→ What to produce: Would you return every entry below exactly as written, without its images?

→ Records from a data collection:
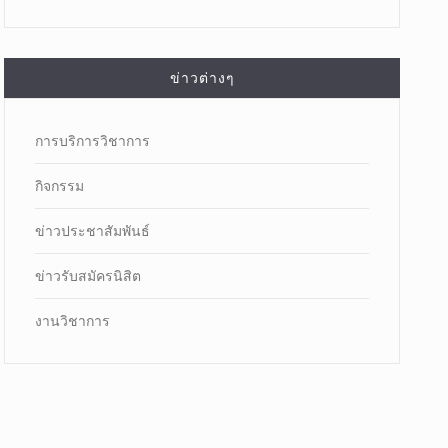
ข่าวต่างๆ
การบริการวิชาการ
กิจกรรม
ข่าวประชาสัมพันธ์
ข่าวรับสมัครนิสิต
งานวิชาการ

→ Result:
ข่าวต่างๆ
การบริการวิชาการ
กิจกรรม
ข่าวประชาสัมพันธ์
ข่าวรับสมัครนิสิต
งานวิชาการ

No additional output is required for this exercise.